A CSHA foi formada em janeiro, após o anúncio do corte do fornecimento de água no Algarve, e desde então, a comissão tem-se mobilizado para alertar para as dificuldades que as medidas representam para a produção agrícola da região.
A Comissão desenvolveu um dossier de reivindicações que pretende alertar o próximo Governo para os problemas estruturais hídricos no Algarve, assim como para a sobrevivência deste setor para a economia algarvia. O dossier está dividido em dois setores principais: a crise hídrica e o estado atual do Ministério de Agricultura.

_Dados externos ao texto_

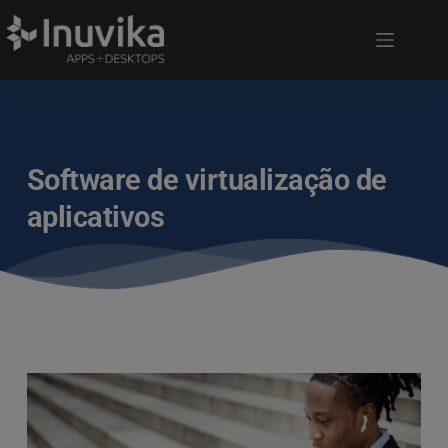
Software de virtualização de
aplicativos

Em síntese, a CSHA apresenta soluções para a redução das perdas de água, o aumento da capacidade de armazenamento de água (em barragens, águas residuais tratadas, dessalinizadora, aquíferos do Algarve), apela a cortes equitativos na utilização de água, recorda a suspensão de novos investimentos nesta área, sugere uma campanha de informação junto da população, a atualização dos títulos das captações subterrâneas, e defende a insuficiência dos apoios apresentados pelo governo. Reforça que, como a pluviosidade das últimas semanas ultrapassou as estimativas do Governo, todo o volume encaixado superior ao estimado deve ser direcionado para aliviar os cortes impostos à agricultura.
Exige ainda a reestruturação do Ministério da Agricultura, com uma menor carga burocrática e pressão fiscal, e a reinstalação das Direções Regionais de Agricultura e Pescas.